[[ DATASET, beginning ]]
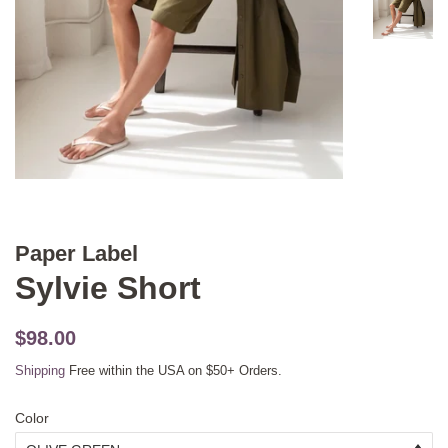
Paper Label
Sylvie Short
Original
Sale
$98.00
price
price
Shipping
Free within the USA on $50+ Orders.
Color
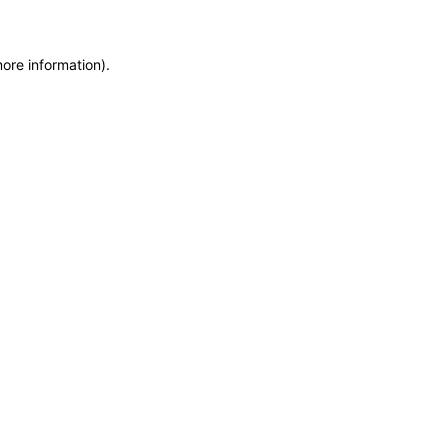
more information)
.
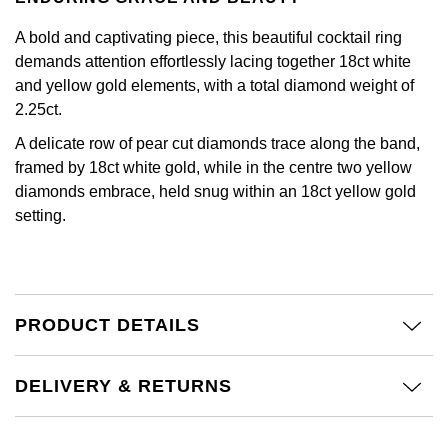
Calvin Klein
£251 - £500
Rose Gold
CHANEL
A bold and captivating piece, this beautiful cocktail ring
Gerald Charles
Chopard
£501 - £1,000
demands attention effortlessly lacing together 18ct white
Yellow Gold
Chopard
and yellow gold elements, with a total diamond weight of
Girard-Perregaux
Fabergé
£1,001 - £2,500
2.25ct.
DOXA
Glashütte Original
A delicate row of pear cut diamonds trace along the band,
FOPE
£2,501 - £5,000
framed by 18ct white gold, while in the centre two yellow
Frederique Constant
Goldsmiths
diamonds embrace, held snug within an 18ct yellow gold
FRED
More Than £5,000
setting.
Girard-Perregaux
Grand Seiko
Georg Jensen
Glashütte Original
G-SHOCK
Goldsmiths
PRODUCT DETAILS
Grand Seiko
Gucci
Gucci
Gucci
Hamilton
DELIVERY & RETURNS
Jenny Packham
Hublot
H. Moser & Cie.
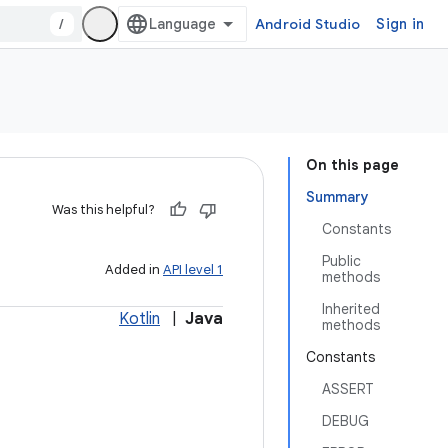
/
Android Studio
Sign in
On this page
Summary
Was this helpful?
Constants
Public
Added in
API level 1
methods
Inherited
Kotlin
|
Java
methods
Constants
ASSERT
DEBUG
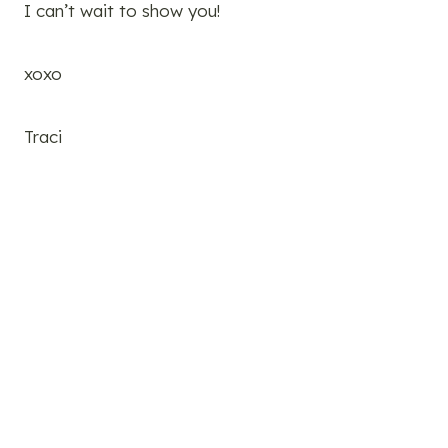
I can’t wait to show you!
xoxo
Traci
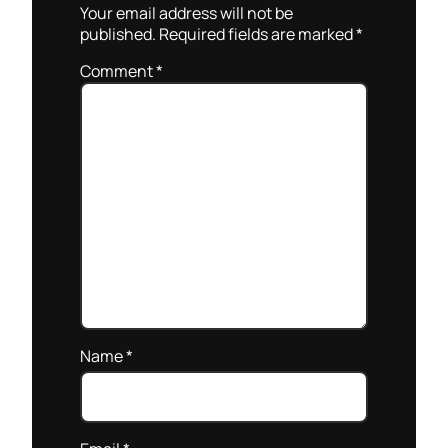
Your email address will not be
published.
Required fields are marked
*
Comment
*
Name
*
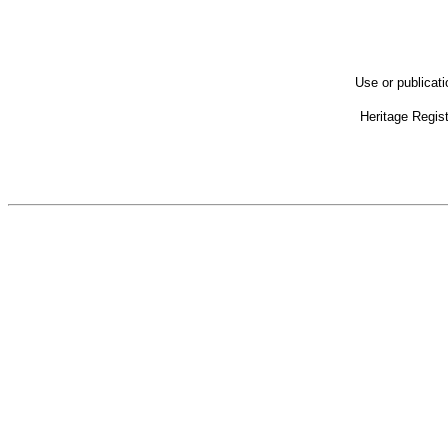
Use or publicat
Heritage Regis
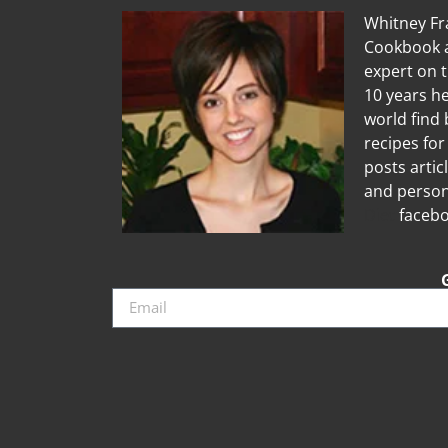
Whitney Fra
Cookbook a
expert on 
10 years he
world find 
recipes for
posts artic
and person
Diet
facebo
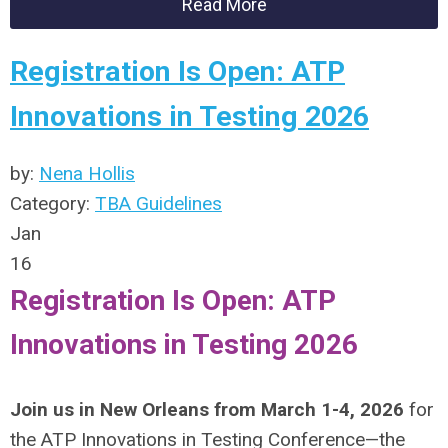
Read More
Registration Is Open: ATP
Innovations in Testing 2026
by:
Nena Hollis
Category:
TBA Guidelines
Jan
16
Registration Is Open: ATP
Innovations in Testing 2026
Join us in New Orleans from March 1-4, 2026
for
the ATP Innovations in Testing Conference—the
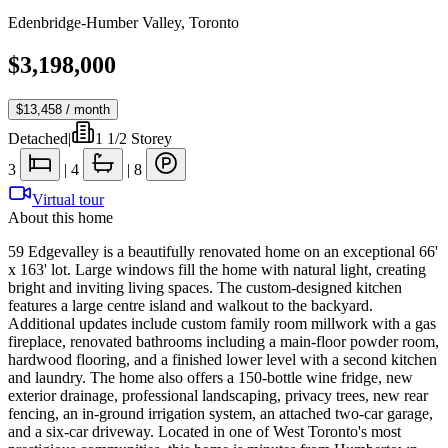
Edenbridge-Humber Valley
,
Toronto
$3,198,000
$13,458
/ month
Detached
|
1 1/2 Storey
3
|
4
|
8
Virtual tour
About this home
59 Edgevalley is a beautifully renovated home on an exceptional 66'
x 163' lot. Large windows fill the home with natural light, creating
bright and inviting living spaces. The custom-designed kitchen
features a large centre island and walkout to the backyard.
Additional updates include custom family room millwork with a gas
fireplace, renovated bathrooms including a main-floor powder room,
hardwood flooring, and a finished lower level with a second kitchen
and laundry. The home also offers a 150-bottle wine fridge, new
exterior drainage, professional landscaping, privacy trees, new rear
fencing, an in-ground irrigation system, an attached two-car garage,
and a six-car driveway. Located in one of West Toronto's most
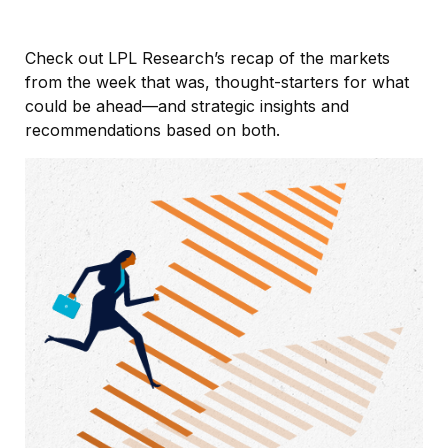
Check out LPL Research’s recap of the markets
from the week that was, thought-starters for what
could be ahead—and strategic insights and
recommendations based on both.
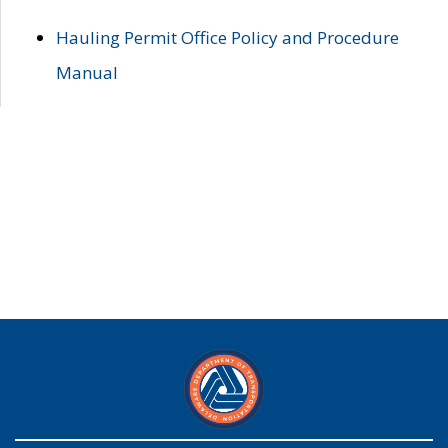
Hauling Permit Office Policy and Procedure
Manual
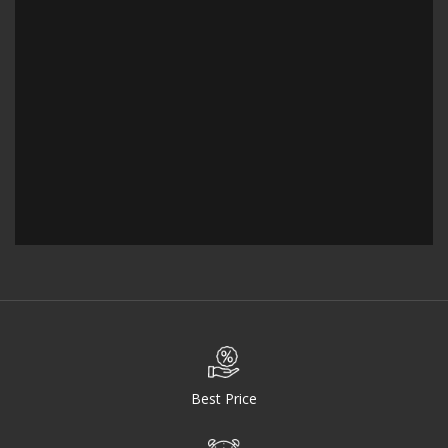
Best Price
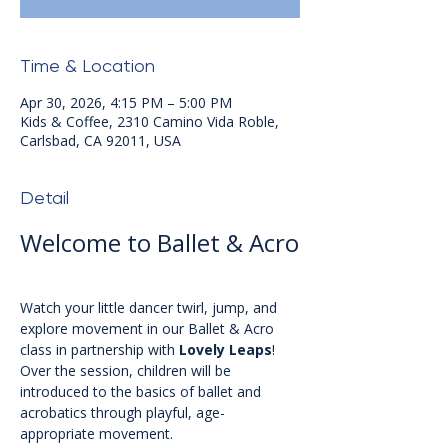
Time & Location
Apr 30, 2026, 4:15 PM – 5:00 PM
Kids & Coffee, 2310 Camino Vida Roble,
Carlsbad, CA 92011, USA
Detail
Welcome to Ballet & Acro
Watch your little dancer twirl, jump, and 
explore movement in our Ballet & Acro 
class in partnership with 
Lovely Leaps
! 
Over the session, children will be 
introduced to the basics of ballet and 
acrobatics through playful, age-
appropriate movement.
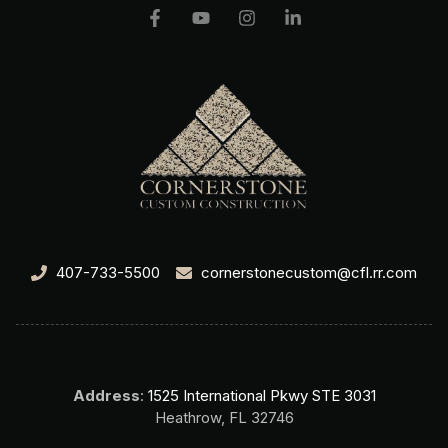
407-733-5500
cornerstonecustom@cfl.rr.com
Address
:
1525 International Pkwy STE 3031
Heathrow, FL 32746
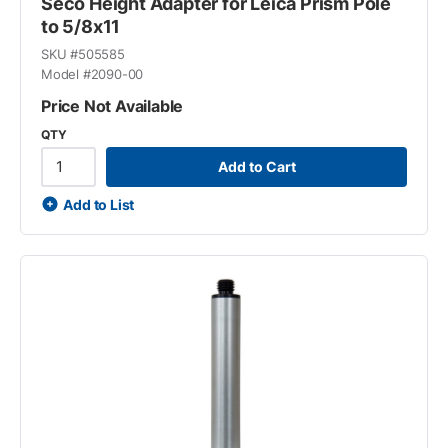
Seco Height Adapter for Leica Prism Pole
to 5/8x11
SKU #
505585
Model #
2090-00
Price Not Available
QTY
Add to Cart
Add to List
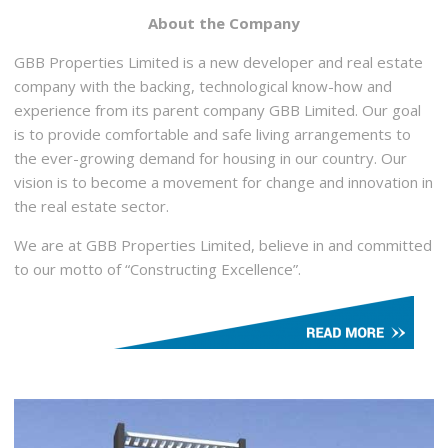
About the Company
GBB Properties Limited is a new developer and real estate
company with the backing, technological know-how and
experience from its parent company GBB Limited. Our goal
is to provide comfortable and safe living arrangements to
the ever-growing demand for housing in our country. Our
vision is to become a movement for change and innovation in
the real estate sector.
We are at GBB Properties Limited, believe in and committed
to our motto of “Constructing Excellence”.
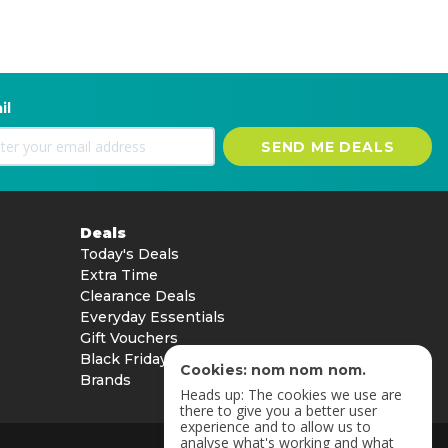
il
SEND ME DEALS
Deals
Today's Deals
Extra Time
Clearance Deals
Everyday Essentials
Gift Vouchers
Black Friday
Cookies: nom nom nom.
Brands
Heads up: The cookies we use are
there to give you a better user
experience and to allow us to
analyse what's working and what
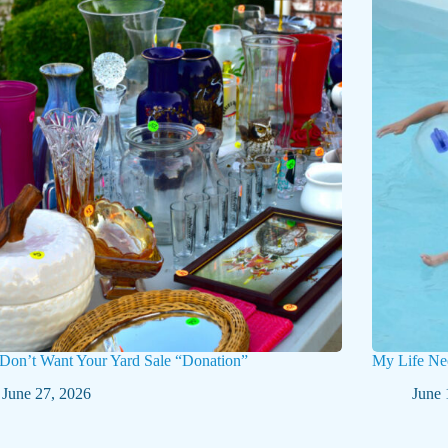
 Don’t Want Your Yard Sale “Donation”
My Life Ne
June 27, 2026
June 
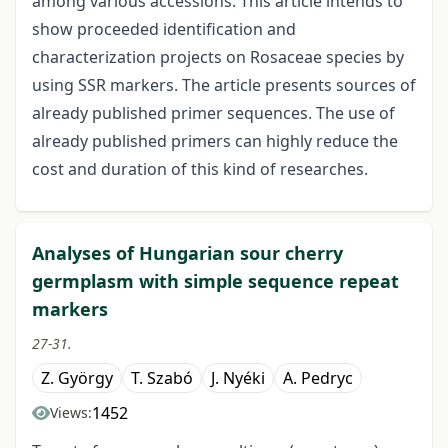
among various accessions. This article intends to
show proceeded identification and
characterization projects on Rosaceae species by
using SSR markers. The article presents sources of
already published primer sequences. The use of
already published primers can highly reduce the
cost and duration of this kind of researches.
Analyses of Hungarian sour cherry
germplasm with simple sequence repeat
markers
27-31.
Z. György
T. Szabó
J. Nyéki
A. Pedryc
1452
Views:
[[ DATASET, end ]]
**DIRECTIONS**
Every line above in which the word "article" occurs is to be copied.

**ANSWER BOX**
among various accessions. This article intends to
using SSR markers. The article presents sources of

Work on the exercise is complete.